Who am I? I get this mental picture of Anthony Michael Hall in Breakfast Club, repeating that question to himself as he contemplates the essay they’re supposed to write in detention. Any child of the eighties will be able to conjure the image immediately.

I’m going through a bit of an existential blog crisis. Who am I? Or more accurately, what can I blog about? Since my husband now reads my blog (or at least I now KNOW that he does) and it’s just as likely my in-laws could drop by, I guess my sex life is out (babe, you’re a sex god, reoowr). Since a number of my authors stop by to read, I can’t talk about editing frustrations (not that any of my frustrations center around my authors, because really, they’re fabulous. No really. I’m being serious, stop sneering). And I don’t think anyone really wants me to start pontificating (is that a word?) about the editing process or writing “rules” or other things of that nature.

Can’t talk about the parenting board because they visit sometimes too (although I’m not a very good mommy blog so their visits are more infrequent). But there’s not really anything to say about the parenting board anyhow. Unless you want to hear that 85% (I totally made that number up, it might be 95%,lol) of the October 2004 mommies seem to be knocked up? And the playgroup, that I never get to attend because I’m too busy working…well, that’s out too, because they stop by and read the blog too.
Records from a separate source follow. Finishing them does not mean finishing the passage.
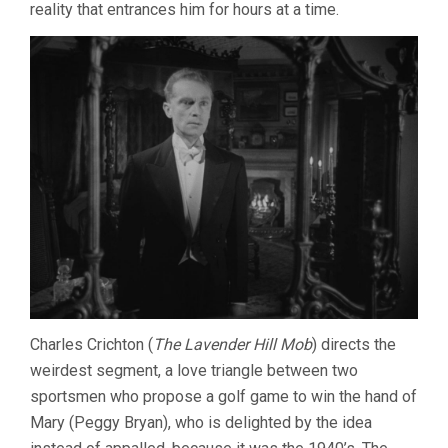
reality that entrances him for hours at a time.
Charles Crichton (
The Lavender Hill Mob
) directs the
weirdest segment, a love triangle between two
sportsmen who propose a golf game to win the hand of
Mary (Peggy Bryan), who is delighted by the idea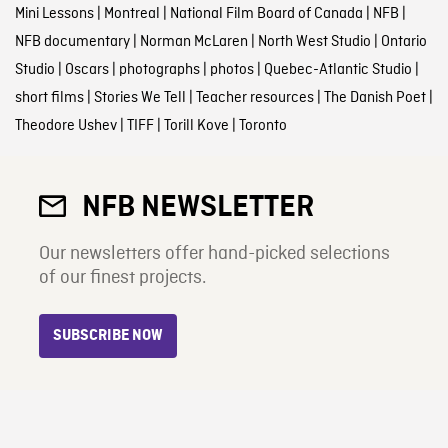
Mini Lessons
|
Montreal
|
National Film Board of Canada
|
NFB
|
NFB documentary
|
Norman McLaren
|
North West Studio
|
Ontario
Studio
|
Oscars
|
photographs
|
photos
|
Quebec-Atlantic Studio
|
short films
|
Stories We Tell
|
Teacher resources
|
The Danish Poet
|
Theodore Ushev
|
TIFF
|
Torill Kove
|
Toronto
NFB NEWSLETTER
Our newsletters offer hand-picked selections
of our finest projects.
SUBSCRIBE NOW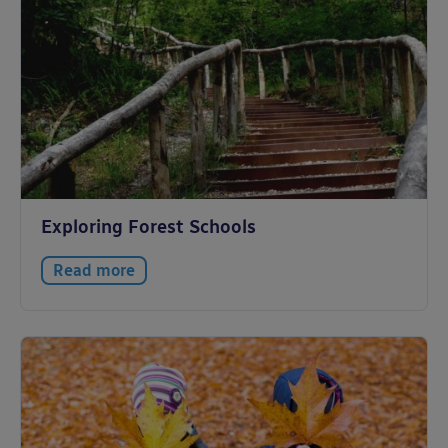
Exploring Forest Schools
Read more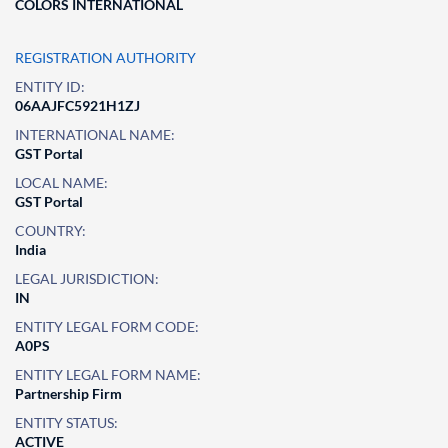
COLORS INTERNATIONAL
REGISTRATION AUTHORITY
ENTITY ID:
06AAJFC5921H1ZJ
INTERNATIONAL NAME:
GST Portal
LOCAL NAME:
GST Portal
COUNTRY:
India
LEGAL JURISDICTION:
IN
ENTITY LEGAL FORM CODE:
A0PS
ENTITY LEGAL FORM NAME:
Partnership Firm
ENTITY STATUS:
ACTIVE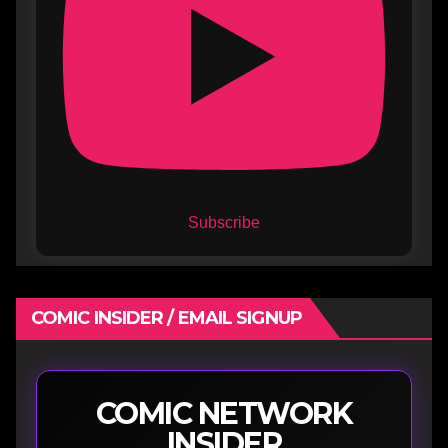
Subscribe
COMIC INSIDER / EMAIL SIGNUP
COMIC NETWORK
INSIDER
So what’s left? Books? What if the next book I read, review and hate is the next author that was going to send me a submission (hey, it could happen, Laurell K. Hamilton might be reading my blog and crossing my name off her submission list, you never know!) I feel like that might inhibit my abillity to be totally honest (although I’m sure Jane Porter would tell you that didn’t seem to affect my review of her book. Hmm…I wonder if Jane was planning on subbing to Samhain? *grin*). I’ll endeavor to not write only glowing, fangirl reviews (ha! can you imagine? As if!)

That leaves pretty much Brianna and her bugs 😉 Oh and the sandbox which is apparently oh so yummy. I mean, I know we can never have enough Brianna stories and pictures, but maybe I should try for something more? I guess I could still talk about what a sex god Josh is. Surely he wouldn’t mind too much?

I swear, some days I think I just need to start all over again where no one knows me. But then I’d be lonely because no one would be reading. And then I’d tell people. And…it’s a vicious cycle, I tell ya!